高田崇史『QED ベーカー街の問題』講談社ノベルス 2000年

 「ホームズが全てです」(本書より)

 「空家事件」100周年を祝って開かれたパーティの席上,ひとりのシャーロキアンが刺殺された。警察の捜査が行き詰まる中,つづいて第2の殺人が! 被害者はふたたびシャーロキアン。誰が? そしてなぜ? 漢方薬剤師・桑原崇が,ホームズ譚に隠された秘密を解くとき,事件もまた最後の幕を上げる・・・

 通常,シリーズものは,第1作から読むようにしているわたしですが,本シリーズは,ネット上でしばしば見かけていたものの,『百人一首の呪』『六歌仙の暗号』と,わたしが苦手とする歴史ミステリ風でしたので,敬遠していました(食わず嫌い?)。ですが,今回のネタは「シャーロック・ホームズ」という,フィクションを相手にした作品であること(シャーロキアンにとっては「現実」だそうですが),また前2作を読んでなくても読めるという旨のメールをいただいていたこともあって,今回初チャレンジしたわけです。
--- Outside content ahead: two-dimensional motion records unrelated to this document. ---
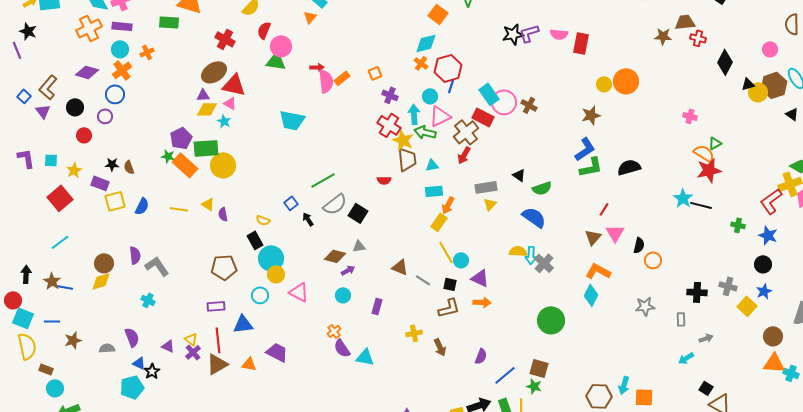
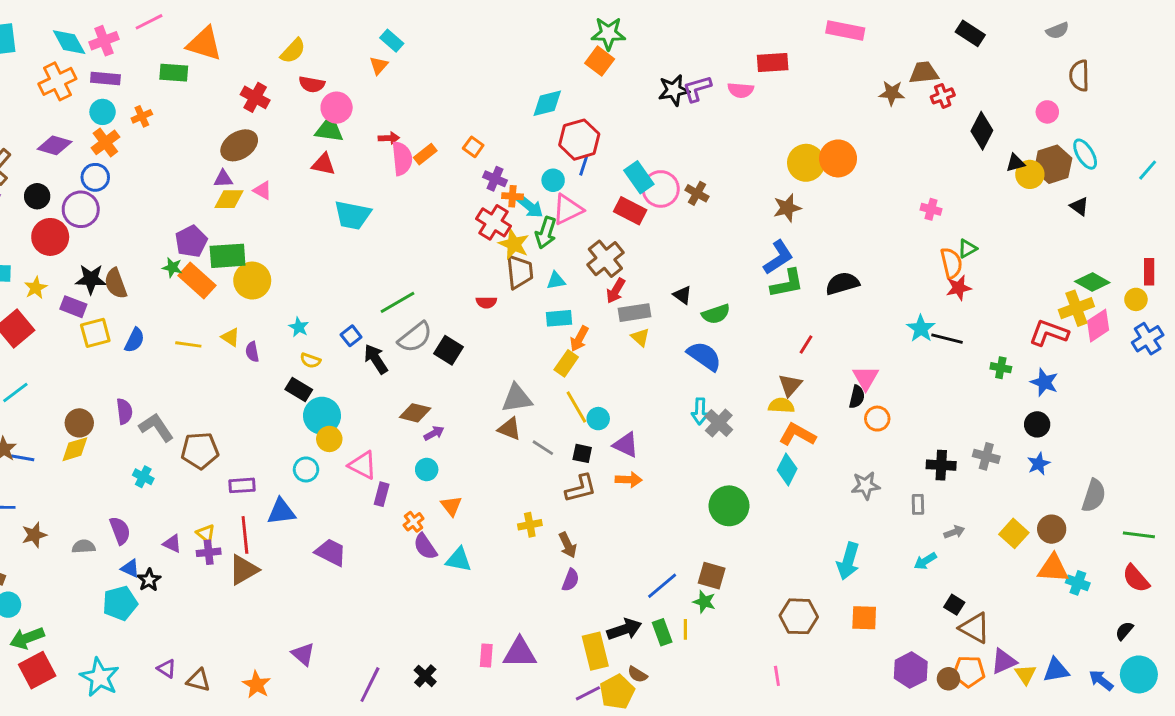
orange square: (438, 14) -> (600, 61), moved
red semicircle: (264, 30) -> (312, 84), turned -102
red cross: (698, 38) -> (943, 96), turned -35
red rectangle: (581, 43) -> (773, 63), moved, turned 75
orange cross: (421, 63) -> (512, 196), moved, turned -32
orange square: (375, 73) -> (473, 147), turned -32
yellow circle: (604, 84) -> (806, 163), size x1.6
red triangle: (234, 85) -> (323, 164), moved, size x0.7
cyan arrow: (414, 114) -> (530, 206), turned 132
purple circle: (105, 116) -> (81, 209), size x1.6
cyan star: (224, 121) -> (299, 327), moved
green arrow: (425, 132) -> (546, 233), turned -85
brown cross: (466, 132) -> (605, 259), moved
red circle: (84, 135) -> (50, 237), size x1.6
orange semicircle: (704, 153) -> (951, 263), turned 45
red arrow: (464, 155) -> (616, 291), moved
black star: (112, 164) -> (91, 279), size x1.5
brown semicircle: (129, 167) -> (116, 283), size x1.5
red star: (709, 170) -> (959, 288), size x0.7
red L-shape: (771, 201) -> (1049, 333), turned 56
yellow triangle: (490, 204) -> (640, 337), turned -32
black arrow: (308, 219) -> (376, 359), size x1.5
pink triangle: (615, 233) -> (866, 378), moved
black rectangle: (255, 240) -> (299, 390), turned -30
gray triangle: (359, 246) -> (517, 398), moved, size x1.6
yellow semicircle: (518, 251) -> (781, 406), moved
brown pentagon: (224, 267) -> (200, 451), moved
purple rectangle: (377, 306) -> (382, 494), moved
yellow square: (747, 306) -> (1014, 533), moved
purple cross: (193, 352) -> (209, 552), turned 35
purple semicircle: (481, 356) -> (571, 580), moved
orange triangle: (249, 364) -> (451, 506), moved, turned 42
cyan arrow: (624, 385) -> (848, 561), moved, size x1.4

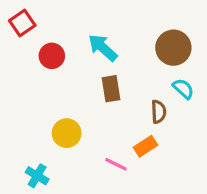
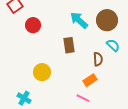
cyan arrow: (103, 48) -> (79, 20), moved
pink line: (116, 164) -> (83, 98), moved

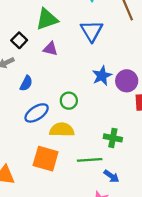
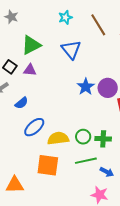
purple triangle: (50, 49) -> (30, 70), moved
blue semicircle: (26, 83) -> (21, 103), turned 32
green circle: (69, 101) -> (83, 137), moved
 おそらく,多くのミステリ・ファンの方がそうであるように,わたしもまた,ホームズ譚のジュヴナイル版が,ミステリ小説に対する関心のきっかけのひとつです。そして後になって,新潮文庫版でシリーズ全作を読み,今もときに触れて読み返しています。けして「シャーロキアン」ほどの思い入れはありませんが,やはり,わたしにとって,ホームズ譚は数多くのミステリの中でも独特のスタンスを持った作品群と言えましょう。ですから,本作品の冒頭で示される謎―ライヘンバッハの滝以前と以後とでは,ホームズの性格や嗜好がまったく異なっている―と,主人公桑原崇による,ホームズ譚における描写や発言を手がかりとした謎解きは,ホームズ譚をひととおり読んでいる者としては楽しめる内容でした。
 ただそれにしても不思議な手触りを持った作品だな,という印象が強いですね。桑原崇による推理は,ホームズ譚を「現実」であるかのように扱いながら,フィクションの中にもうひとつのフィクションを構築する行為と言えましょう。そして,そんな「フィクション内フィクション」が,(作品内の)「現実」の事件の謎解きとオーヴァ・ラップしていきます。さながら,「フィクション」が「現実」を飲み込んでいくような,メタ・フィクション的な手触りを持っています。こういった手法が,前2作から踏襲されたものなのかどうかは未読なのでわかりませんが,わたしとしては新鮮に思えました。
 しかし,そんな「フィクション」の「解決」が,「現実」の事件の解決を導いていくという展開を見せながらも,作者は,そこにもうひとつのツイストを用意しています。そのため,「フィクション」と「現実」との間には「ズレ」を作り出されており,この作品としての「現実」に独自性を与えるとともに,着地の意外性を際だたせています。そのことがまた,単なる「ホームズ譚研究」には終わらないおもしろさを加味しているのでしょう。

 ただ文体は,少々読みにくかったですね。三人称体で書かれているのですが,地の文に「発言」と「心の中の声」がときおり挿入されており,それはそれでひとつのスタイルではあるのかもしれませんが,わたしとしては読むリズムがやや取りにくいところがありました。それとストーリィ展開がややフラットな感が強く,もう少しメリハリがほしいところです。